Well, we had to go all the way to Barley to become acquainted with this saintly lady.

Margaret House, next to the church, is now a home for disabled folk and dementia sufferers. Parts of it closest to the church look quite old. Actually, they are not so ancient. Once the rectory, it underwent many modifications between 1831 and 1833, possibly following a fire. These were supervised and designed by Anthony Salvin (1799-1881), an expert in creating buildings in the mediaeval style (https://historicengland.org.uk/listing/the-list/list-entry/1347406). Since Salvin’s time, the older building has been joined to a far larger modern edifice.

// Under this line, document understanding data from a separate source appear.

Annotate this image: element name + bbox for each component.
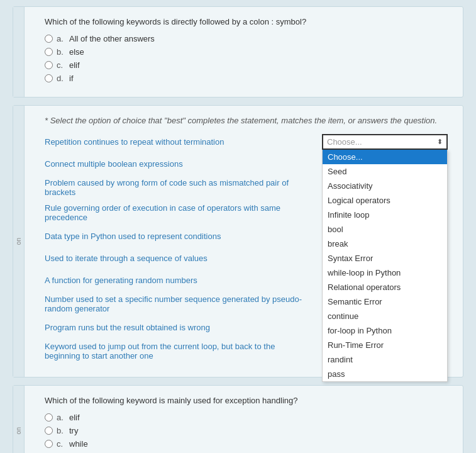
q3-radio-0[interactable] (45, 413, 53, 422)
matching-left-7: Number used to set a specific number seq… (45, 294, 322, 313)
dropdown-item-0-3[interactable]: Logical operators (323, 193, 447, 208)
q1-radio-3[interactable] (45, 74, 53, 82)
dropdown-item-0-0[interactable]: Choose... (323, 150, 447, 164)
dropdown-wrapper-0: Choose...⬍Choose...SeedAssociativityLogi… (322, 134, 448, 150)
matching-row-0: Repetition continues to repeat without t… (45, 134, 450, 150)
q1-option-value-3: if (69, 74, 74, 83)
question-3-options: a.elifb.tryc.whiled.if (45, 413, 450, 453)
q3-radio-2[interactable] (45, 440, 53, 448)
dropdown-item-0-5[interactable]: bool (323, 222, 447, 237)
dropdown-item-0-1[interactable]: Seed (323, 164, 447, 179)
q1-option-row-2: c.elif (45, 60, 450, 70)
q1-option-row-0: a.All of the other answers (45, 34, 450, 43)
question-3-text: Which of the following keyword is mainly… (45, 396, 450, 405)
q1-option-label-3: d. (57, 74, 65, 83)
question-3-block: on Which of the following keyword is mai… (13, 385, 463, 453)
matching-left-9: Keyword used to jump out from the curren… (45, 342, 322, 361)
dropdown-item-0-8[interactable]: while-loop in Python (323, 266, 447, 280)
matching-left-2: Problem caused by wrong form of code suc… (45, 178, 322, 197)
dropdown-arrow-0: ⬍ (437, 138, 443, 146)
q3-option-label-0: a. (57, 413, 65, 422)
question-1-options: a.All of the other answersb.elsec.elifd.… (45, 34, 450, 83)
q2-left-bar-text: on (15, 238, 22, 245)
matching-left-5: Used to iterate through a sequence of va… (45, 254, 322, 263)
q1-option-label-0: a. (57, 34, 65, 43)
q3-radio-1[interactable] (45, 427, 53, 435)
matching-instruction: * Select the option of choice that "best… (45, 116, 450, 125)
q3-option-label-2: c. (57, 439, 65, 449)
q1-option-row-1: b.else (45, 47, 450, 57)
question-1-text: Which of the following keywords is direc… (45, 17, 450, 26)
question-2-block: on * Select the option of choice that "b… (13, 105, 463, 378)
q1-radio-2[interactable] (45, 61, 53, 69)
q3-option-value-1: try (69, 426, 78, 435)
q1-option-value-2: elif (69, 60, 80, 70)
q3-left-bar-text: on (15, 427, 22, 434)
q3-option-row-2: c.while (45, 439, 450, 449)
dropdown-item-0-4[interactable]: Infinite loop (323, 208, 447, 222)
q1-option-value-1: else (69, 47, 84, 57)
q3-option-row-1: b.try (45, 426, 450, 435)
matching-left-6: A function for generating random numbers (45, 276, 322, 285)
matching-left-0: Repetition continues to repeat without t… (45, 137, 322, 147)
q1-radio-1[interactable] (45, 48, 53, 56)
matching-left-4: Data type in Python used to represent co… (45, 232, 322, 241)
dropdown-item-0-13[interactable]: Run-Time Error (323, 338, 447, 352)
dropdown-list-0: Choose...SeedAssociativityLogical operat… (322, 150, 448, 382)
dropdown-trigger-0[interactable]: Choose...⬍ (322, 134, 448, 150)
matching-left-3: Rule governing order of execution in cas… (45, 203, 322, 222)
q3-option-row-0: a.elif (45, 413, 450, 422)
dropdown-trigger-text-0: Choose... (327, 137, 362, 147)
q1-option-row-3: d.if (45, 74, 450, 83)
dropdown-item-0-14[interactable]: randint (323, 352, 447, 367)
dropdown-item-0-15[interactable]: pass (323, 367, 447, 381)
dropdown-item-0-7[interactable]: Syntax Error (323, 251, 447, 266)
q2-left-bar: on (13, 106, 25, 377)
question-1-block: Which of the following keywords is direc… (13, 6, 463, 98)
q1-option-label-1: b. (57, 47, 65, 57)
q3-left-bar: on (13, 386, 25, 453)
q3-option-value-0: elif (69, 413, 80, 422)
dropdown-item-0-9[interactable]: Relational operators (323, 280, 447, 294)
matching-rows-container: Repetition continues to repeat without t… (45, 134, 450, 361)
q1-option-label-2: c. (57, 60, 65, 70)
dropdown-item-0-12[interactable]: for-loop in Python (323, 323, 447, 338)
dropdown-item-0-6[interactable]: break (323, 237, 447, 251)
q1-radio-0[interactable] (45, 35, 53, 43)
q1-left-bar (13, 7, 25, 97)
q3-option-value-2: while (69, 439, 88, 449)
dropdown-item-0-10[interactable]: Semantic Error (323, 294, 447, 309)
matching-left-1: Connect multiple boolean expressions (45, 159, 322, 169)
q1-option-value-0: All of the other answers (69, 34, 155, 43)
matching-left-8: Program runs but the result obtained is … (45, 323, 322, 332)
dropdown-item-0-11[interactable]: continue (323, 309, 447, 323)
q3-option-label-1: b. (57, 426, 65, 435)
dropdown-item-0-2[interactable]: Associativity (323, 179, 447, 193)
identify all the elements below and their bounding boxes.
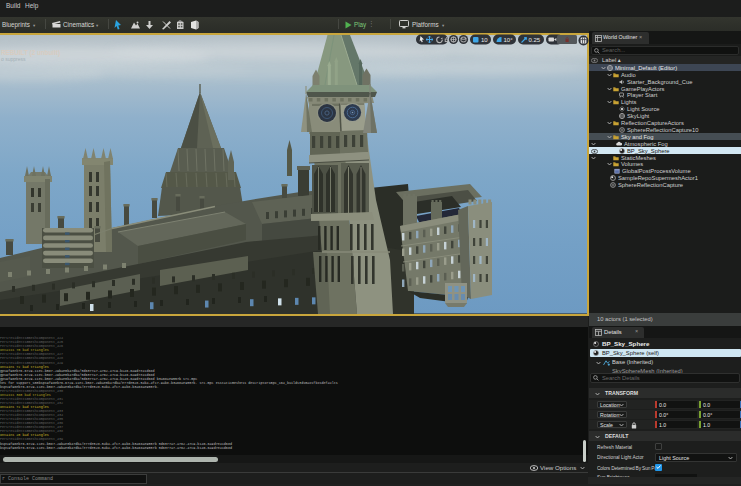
svg-text:10°: 10° [504,37,514,43]
svg-text:0.25: 0.25 [529,37,541,43]
svg-text:10: 10 [481,37,488,43]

Across the road from the church and at a lower altitude, we saw a beautiful Tudor building, the ‘Town House’, which was formerly Barley’s guildhall. Sadly, it was locked up. It would have been fascinating to enter this well-conserved (highly restored) building constructed in the early 16th century, but during this time of plague that was not possible. In addition to this fine edifice, a short walk through the village will take the visitor past plenty of fine examples of dwellings that were built in the 17th century or possibly earlier. Many of them have overhanging upper storeys and most of them have their own distinctive appearances.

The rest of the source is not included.